Some media critics have weighed in. In an otherwise laudatory column about CNN, James Rainey of the Los Angeles Times wrote, "Maybe Gupta can't be stopped from playing both reporter and doctor (he is a neurosurgeon, after all), but how many times are we going to have to watch that video of the good doctor bandaging the head of a 15-day-old girl?"

Jonathan Wald, the former executive producer of the NBC Nightly News and the Today Show, says it would be unnatural if reporters with expertise — like medical training — did not share their insights and experiences with viewers.

"I think the normal rules of journalistic participation are, in some instances, placed on hold during crises of this magnitude," Wald says. But, he adds, "There's a fine line between a reporter showing what's happening in a given situation and a reporter putting themselves in a story."

CNN's Anderson Cooper was accused of just that by some online commentators after he put down his small videocamera and guided a profusely bleeding Haitian boy away from some toughs nearby. CNN's cameraman, notably, kept right on taping — and the footage of him picking the boy up and carrying him to safety was also carried on the air.
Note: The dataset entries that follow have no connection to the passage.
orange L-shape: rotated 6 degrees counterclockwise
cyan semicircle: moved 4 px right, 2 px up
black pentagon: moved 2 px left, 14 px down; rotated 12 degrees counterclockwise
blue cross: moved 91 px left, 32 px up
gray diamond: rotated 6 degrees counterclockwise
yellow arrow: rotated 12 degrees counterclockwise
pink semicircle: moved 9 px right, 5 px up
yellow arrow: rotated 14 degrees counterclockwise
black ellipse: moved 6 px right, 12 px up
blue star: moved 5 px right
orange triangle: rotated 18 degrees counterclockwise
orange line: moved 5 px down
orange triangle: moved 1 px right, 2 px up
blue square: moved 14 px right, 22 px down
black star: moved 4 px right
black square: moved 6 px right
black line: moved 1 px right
Miles says viewers are unaware of the distortions caused by the intervention of the doctor-reporters. "We don't see the impact of that in terms of soaking up staff time, in terms of the people who are working on the ground, and also the diversion of resources to these patients who are selected for television portrayal," Miles says.
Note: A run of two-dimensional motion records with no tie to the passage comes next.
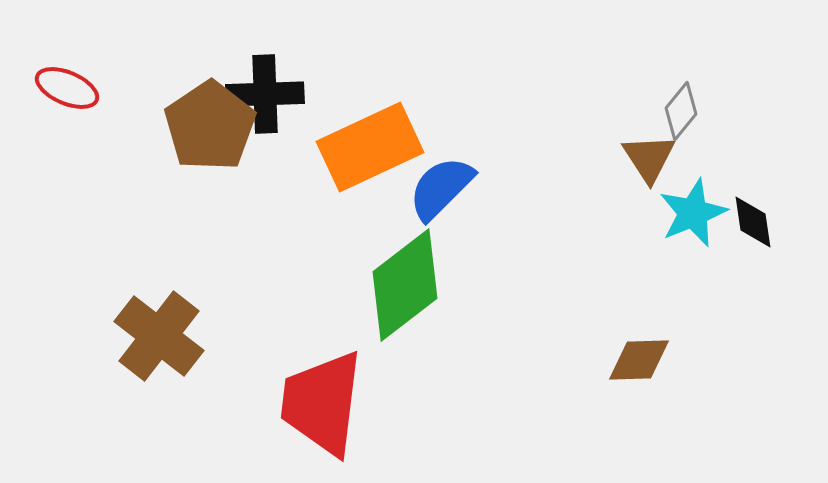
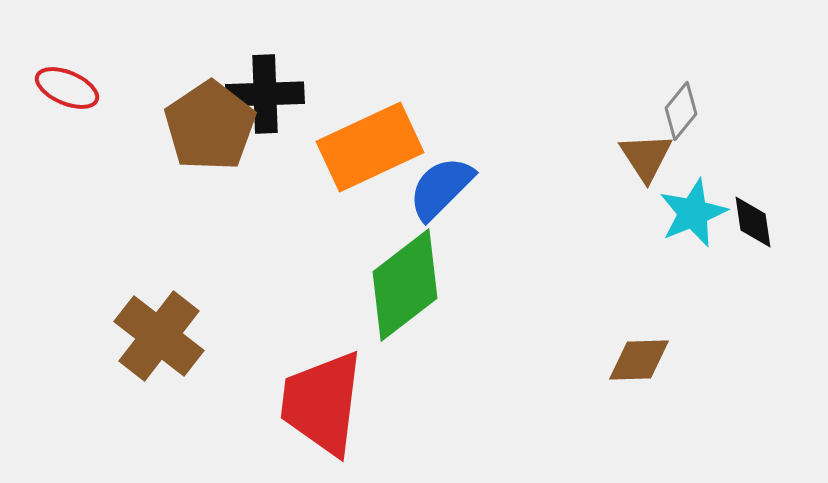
brown triangle: moved 3 px left, 1 px up
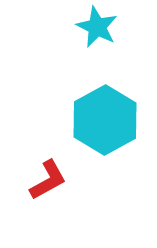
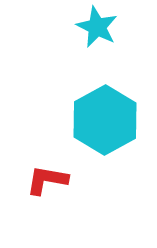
red L-shape: moved 1 px left; rotated 141 degrees counterclockwise
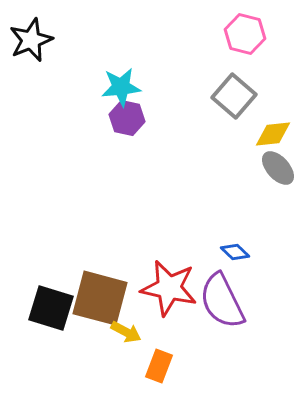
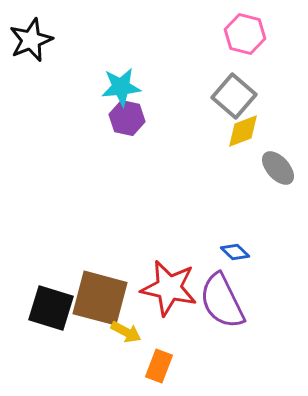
yellow diamond: moved 30 px left, 3 px up; rotated 15 degrees counterclockwise
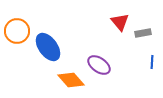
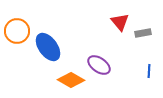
blue line: moved 3 px left, 9 px down
orange diamond: rotated 20 degrees counterclockwise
But beyond that, Miles says the stories that focus so much on heroic Americans undermines the support of the U.S. viewing public for helping Haitians help themselves build a functioning civil society and public health system. He says by far the greatest number of people aiding Haitians are their fellow citizens. If reporters who are also physicians want so badly to step out of their journalistic role to help, he argues, they should volunteer instead with relief agencies in Haiti — and set aside an hour a day to grant interviews to their network employers.